Please reproduce, exactly as given, the lines running from the start of the data to the line containing "Where permitted by applicable law, Marketing", inclusive, and omit the pictures.

[DATA Boundary: Start]

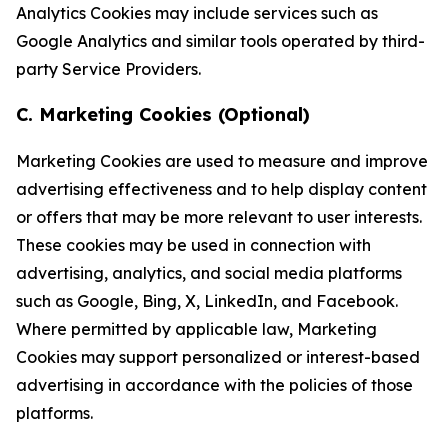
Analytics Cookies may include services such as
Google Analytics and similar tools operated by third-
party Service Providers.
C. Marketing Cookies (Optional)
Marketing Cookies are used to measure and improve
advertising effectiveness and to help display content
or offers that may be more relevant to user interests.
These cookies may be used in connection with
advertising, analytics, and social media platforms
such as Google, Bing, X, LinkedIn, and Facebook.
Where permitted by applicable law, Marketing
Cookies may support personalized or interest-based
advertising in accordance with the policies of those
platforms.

[DATA Boundary: End]

[TASK RESPONSE]:
Analytics Cookies may include services such as
Google Analytics and similar tools operated by third-
party Service Providers.
C. Marketing Cookies (Optional)
Marketing Cookies are used to measure and improve
advertising effectiveness and to help display content
or offers that may be more relevant to user interests.
These cookies may be used in connection with
advertising, analytics, and social media platforms
such as Google, Bing, X, LinkedIn, and Facebook.
Where permitted by applicable law, Marketing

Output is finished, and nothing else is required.